Imagine a tool that encourages students to evaluate, appreciate, consider, review, question their sources. Imagine a tool that encourages people to contribute to a global source of information. Imagine a tool that everybody has heard of. Imagine teaching & learning about information literacy without actually using the words “information literacy”.
There is such a tool. Wikipedia.
In our final event for 2013, Sara Roberts from the University of Canterbury shared her experiences of using Wikipedia in the classroom, as a tool for teaching information literacy & for contributing knowledge to a globally recognised information repository.
An enthusiastic UC Law lecturer identified a specific subject gap in Wikipedia, and set herself the Professional Development goal to contribute to the professional body of knowledge in her specialist area. Human Rights in Tonga is the page created by UC Law lecturer, Natalie Baird. She also decided to set her 3rd year Law students an assignment to create, edit &/or update Wikipedia content. She invited Sara Roberts from the UC Library to be an integral part of the learning partnership.
I love that students, lecturer & librarian were all involved in broad & interesting discussions – including authoritative sources, citations, author rights, legitimacy of information, writing styles, neutrality, referencing, databases vs. wikis, published content compared with editable wiki content – without actually calling it “information literacy”.
What resonated for me from Sara’s experience :
- Teaching by experiential learning.
- Wikipedia as a tool to learn alongside, rather than teach from the front, of a classroom.
- Stealth information literacy.
- Content creation for a global audience.
- Empowering students to actively contribute to societal knowledge.
- Partnerships lead to exciting & interesting collaborations.
Overwhelmingly, we shouldn’t fear or ignore Wikipedia.

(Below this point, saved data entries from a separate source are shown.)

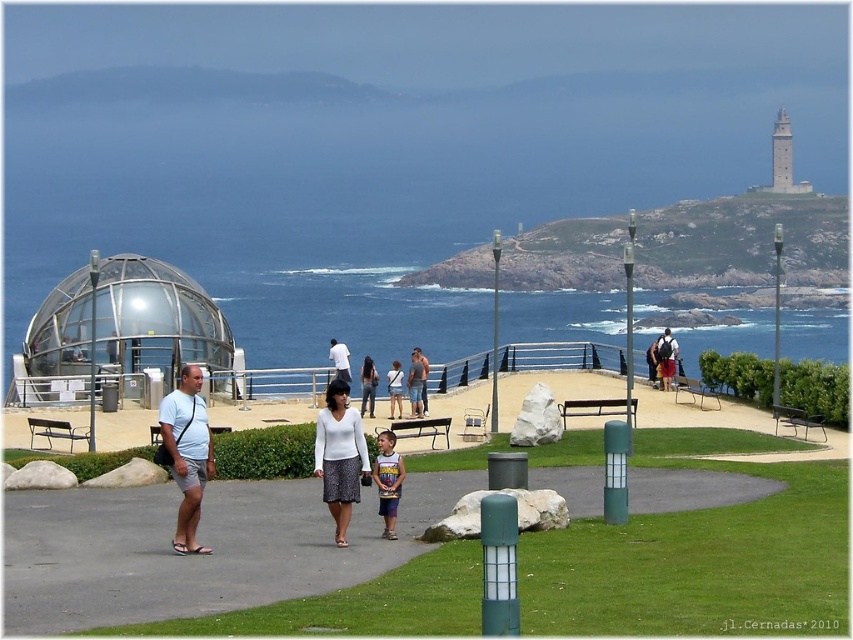 Which is more to the right, white matte sweater at center or striped t-shirt at center?

Positioned to the right is striped t-shirt at center.

Does white matte sweater at center come behind striped t-shirt at center?

No.

Between point (332, 429) and point (399, 472), which one is positioned in front?

Positioned in front is point (399, 472).

Locate an element on the screen. Image resolution: width=853 pixels, height=640 pixels. white matte sweater at center is located at coordinates (339, 456).

Which is in front, point (183, 472) or point (381, 467)?

Point (183, 472)

Is point (184, 512) farther from camera compared to point (393, 461)?

That is False.

You are a GUI agent. You are given a task and a screenshot of the screen. Output one action in this format:
    pyautogui.click(x=<x>, y=<y>)
    Task: Click on the white cotton t-shirt at center
    
    Given the screenshot: What is the action you would take?
    pyautogui.click(x=187, y=452)

What are the coordinates of `white cotton t-shirt at center` in the screenshot? It's located at (187, 452).

Who is positioned more to the left, white cotton t-shirt at center or white matte sweater at center?

From the viewer's perspective, white cotton t-shirt at center appears more on the left side.

This screenshot has height=640, width=853. Describe the element at coordinates (187, 452) in the screenshot. I see `white cotton t-shirt at center` at that location.

Which is in front, point (194, 490) or point (339, 388)?

Point (194, 490) is in front.

Identify the location of white cotton t-shirt at center. The image size is (853, 640). (187, 452).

Embrace it. Leap in. Learn. Experiment. Like Jo Ransom’s earlier #RL2013 session on Chalkleº, Sara’s experience of using Wikipedia is another clear example of librarians facilitating the creation of knowledge in our community, fulfilling the brief of RD Lankes’ vision for New Librarianship.
Here’s our Storify of the event (which includes a number of links to useful pages mentioned in Sara’s session). Our WA participant, Karen Miller (@infoliterati) has also blogged her reaction to the session.
I’m already thinking up ways in which Wikipedia could used for communities that I am part of. Sara has also inspired me to stop being a lurker and actually be a participant in the Wikipedia community.